While EarthFest highlighted the major sustainable efforts at the University, there are other measures being taken to reach Coleman’s 2025 goal. Hagan said the University responded to student concern about water bottle usage and took initiative to reduce plastic water bottle waste by providing the incoming class of 2016 with reusable bottles.

“We knew that students wanted to reduce the amount of individual use water bottles because those are not good for the planet,” Hagan said. “We thought it was important for us to support that student voice, so we wanted to put an infrastructure in place.”

To accommodate for the usage of reusable water bottles, Hagan explained that CSG funded 18 water refill stations in campus buildings, including libraries and prominent auditoriums, with each department paying for installation. Now, more than 100 refill locations on campus are available to students.

Every time the water refill station is used, a counter indicates how many plastic bottles were saved from going to a landfill. For a one-year period in Mason Hall, Hagan said more than 200,000 water bottles were spared because of the reusable water bottle system.

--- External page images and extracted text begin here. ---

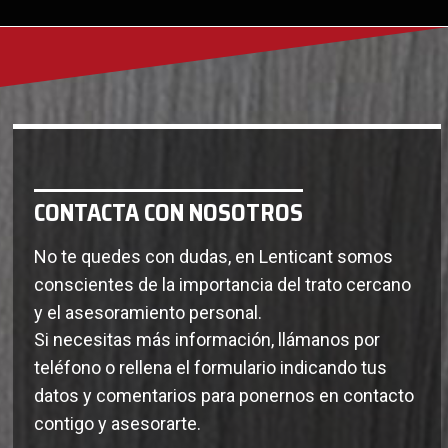
CONTACTA CON NOSOTROS
No te quedes con dudas, en Lenticant somos
conscientes de la importancia del trato cercano
y el asesoramiento personal.
Si necesitas más información, llámanos por
teléfono o rellena el formulario indicando tus
datos y comentarios para ponernos en contacto
contigo y asesorarte.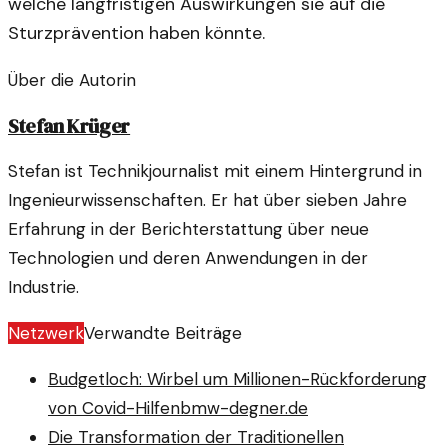
welche langfristigen Auswirkungen sie auf die
Sturzprävention haben könnte.
Über die Autorin
Stefan Krüger
Stefan ist Technikjournalist mit einem Hintergrund in
Ingenieurwissenschaften. Er hat über sieben Jahre
Erfahrung in der Berichterstattung über neue
Technologien und deren Anwendungen in der
Industrie.
Netzwerk
Verwandte Beiträge
Budgetloch: Wirbel um Millionen-Rückforderung
von Covid-Hilfen
bmw-degner.de
Die Transformation der Traditionellen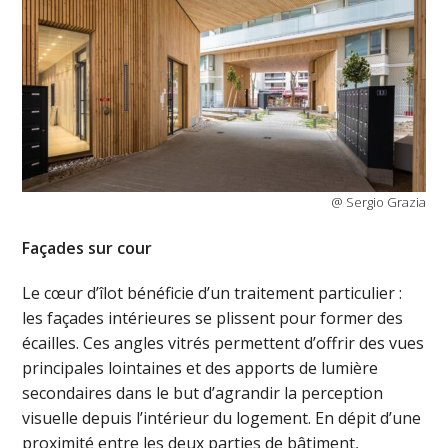
@ Sergio Grazia
Façades sur cour
Le cœur d’îlot bénéficie d’un traitement particulier :
les façades intérieures se plissent pour former des
écailles. Ces angles vitrés permettent d’offrir des vues
principales lointaines et des apports de lumière
secondaires dans le but d’agrandir la perception
visuelle depuis l’intérieur du logement. En dépit d’une
proximité entre les deux parties de bâtiment,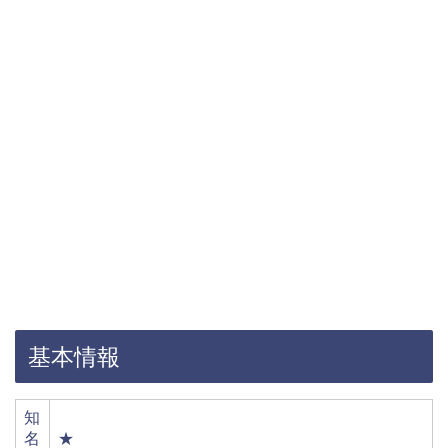
基本情報
知
名
★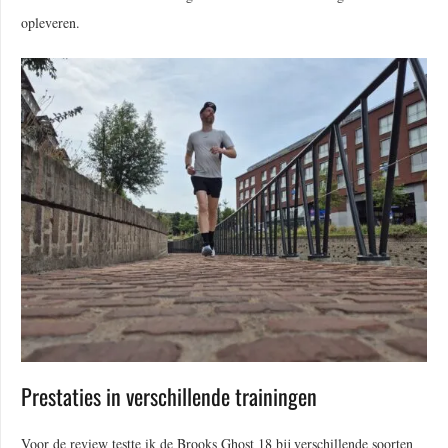
opleveren.
Prestaties in verschillende trainingen
Voor de review testte ik de Brooks Ghost 18 bij verschillende soorten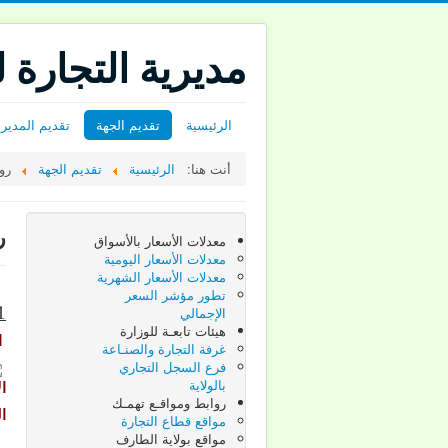
مديرية التجارة 
الرئيسية
تقديم الجهة
تقديم المديري
أنت هنا:
الرئيسية
تقديم الجهة
رو
ر
معدلات الأسعار بالأسواق
معدلات الأسعار اليومية
معدلات الأسعار الشهرية
تطور مؤشر السعر
1-
الإجمالي
هيئات تابعـة للوزارة
ا
غرفة التجارة والصنـاعة
فرع السجل التجاري
بالولاية
ا
روابط ومواقـع تهمـك
الم
مواقع قطاع التجارة
مواقع بولاية الطارف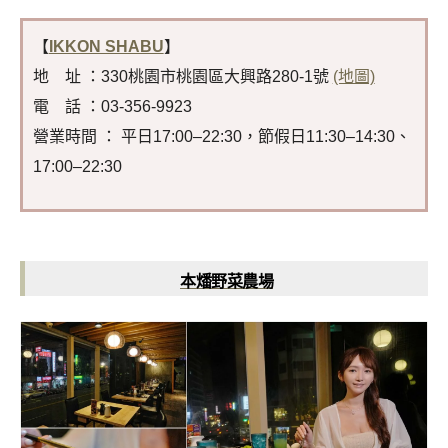
【
IKKON SHABU
】
地 址 ：330桃園市桃園區大興路280-1號
(地圖)
電 話 ：03-356-9923
營業時間 ： 平日17:00–22:30，節假日11:30–14:30、
17:00–22:30
本燔野菜農場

LSA freshman Elena Potek, a resident of Alice Lloyd Residence Hall, said she appreciates the refill stations.

“I love the water bottles and I am a big reusable water bottle fan,” Potek said. “In our dorm, we have a filter now specifically made for water bottles, which I love … it is really cool to see how many people have been using it in our dorm. I think (the refill stations) help promote sustainability and good use of water.”